Not understanding the difference between chest focused dips and triceps focused dips is one of the biggest mistakes people make when starting out with this exercise. When working through a set, you’ll even notice a slight lean forward or backward in the movement as you try to squeeze out extra reps.
If you feel your upper body moving out your intended position due to fatigue, stop the set. Forcing extra reps puts undue pressure on the shoulders and is one of the easiest ways to injure yourself on this exercise.
Using a Dip Belt for Pull Ups
The pull-up is one of greatest tests of real upper body strength. Performing a pull-up engages all the muscles of the upper back, shoulder, and arms to work in unison.
Depending on your hand position on the bar, you can change the focus of the movement to overload different muscles groups. An overhand grip will train the upper back and lats, while an underhand grip will change the focus to the biceps and middle back.
But let’s say pull-ups are a regular component of your upper body training program and bodyweight only has become a bit easy. Throw a weighted dip belt around your waist and you get instant progression.

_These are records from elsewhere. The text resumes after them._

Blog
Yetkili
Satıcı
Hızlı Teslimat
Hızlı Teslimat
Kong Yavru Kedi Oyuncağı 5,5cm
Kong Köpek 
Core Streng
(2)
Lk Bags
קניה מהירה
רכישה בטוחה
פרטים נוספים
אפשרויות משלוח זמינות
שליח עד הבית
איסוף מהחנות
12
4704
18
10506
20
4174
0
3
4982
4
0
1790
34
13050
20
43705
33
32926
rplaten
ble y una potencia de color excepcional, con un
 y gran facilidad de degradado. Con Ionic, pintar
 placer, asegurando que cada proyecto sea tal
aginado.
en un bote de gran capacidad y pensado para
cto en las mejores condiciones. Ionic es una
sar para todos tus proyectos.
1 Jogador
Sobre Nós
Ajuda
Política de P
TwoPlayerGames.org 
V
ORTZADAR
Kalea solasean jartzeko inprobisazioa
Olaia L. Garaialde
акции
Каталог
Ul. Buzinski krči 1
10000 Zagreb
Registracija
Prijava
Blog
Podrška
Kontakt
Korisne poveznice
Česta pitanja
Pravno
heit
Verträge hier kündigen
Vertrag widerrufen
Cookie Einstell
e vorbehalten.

You don’t even have to put on a big weight to make a difference. Start small with 5 lb or 10 lb weights and build up from there.

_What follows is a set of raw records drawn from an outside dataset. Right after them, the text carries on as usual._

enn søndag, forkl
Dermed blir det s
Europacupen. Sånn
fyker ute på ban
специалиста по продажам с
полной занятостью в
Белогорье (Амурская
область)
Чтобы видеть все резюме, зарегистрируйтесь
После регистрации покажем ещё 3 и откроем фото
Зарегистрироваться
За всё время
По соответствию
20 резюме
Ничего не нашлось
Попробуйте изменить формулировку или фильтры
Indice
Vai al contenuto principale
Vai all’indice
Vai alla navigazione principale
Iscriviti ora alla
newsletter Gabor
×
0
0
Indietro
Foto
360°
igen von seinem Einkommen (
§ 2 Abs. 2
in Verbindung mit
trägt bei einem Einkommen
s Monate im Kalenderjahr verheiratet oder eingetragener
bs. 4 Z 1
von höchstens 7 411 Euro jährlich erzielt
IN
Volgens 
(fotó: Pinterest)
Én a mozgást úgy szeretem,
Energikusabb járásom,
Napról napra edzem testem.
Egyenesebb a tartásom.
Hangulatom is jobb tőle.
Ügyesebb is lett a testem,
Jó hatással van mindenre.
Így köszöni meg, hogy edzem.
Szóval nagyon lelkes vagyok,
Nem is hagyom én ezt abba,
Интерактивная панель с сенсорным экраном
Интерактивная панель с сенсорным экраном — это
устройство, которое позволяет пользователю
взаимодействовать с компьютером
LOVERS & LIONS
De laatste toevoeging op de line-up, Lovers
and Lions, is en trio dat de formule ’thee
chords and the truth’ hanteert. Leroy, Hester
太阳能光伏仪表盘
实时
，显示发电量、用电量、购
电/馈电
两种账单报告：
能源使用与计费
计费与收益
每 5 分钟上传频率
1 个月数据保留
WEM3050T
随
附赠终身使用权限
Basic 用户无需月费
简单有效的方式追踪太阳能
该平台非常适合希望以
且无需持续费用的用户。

And if you haven’t been doing strict form pull ups, your body will tell you when you throw on a dip belt. The added weight around your midsection forces you to keep your body aligned and completely prevents any kipping or cheating in the movement.
To give you some perspective of how difficult pull-ups can be, the US Marine Corps Initial Strength Test (IST) only requires men to do 2 pull-ups and women to hold in the flexed-arm position for 15 seconds. This is all the Marines require to be considered fit enough to join.
That’s only the beginning though. From there, pull-ups are the go-to upper body exercise for all Marines. If the Marines (famous for strength and discipline) only require 2 pull ups to get in, then you can see how difficult pull-ups are for the average untrained person.
Other Ways to Use a Dip Belt
Believe it or not, you can also use a dip belt for building the lower body too. Many people with lower back issues can no longer do traditional barbell squats. You can go with heavy dumbbells, but then your weakest link is your grip strength. Dip belts are a great alternative because you can load up your squats without worrying about hand strength or the risks that come with traditional barbell squats.
You may be thinking to yourself that using a dip belt for squats might not allow for a full range of motion. You would be correct if you’re thinking about squatting with your feet on the ground. A good solution to this problem is to stand with your feet on separate wooden boxes. This allows you to break parallel and get a full range of motion in your dip belt squats.
When using a dip belt to get big, be sure to focus on slow progression over time. Get familiar with your equipment and know your belt’s weight capacity. When you train smart and eat right, the results you want will surely follow.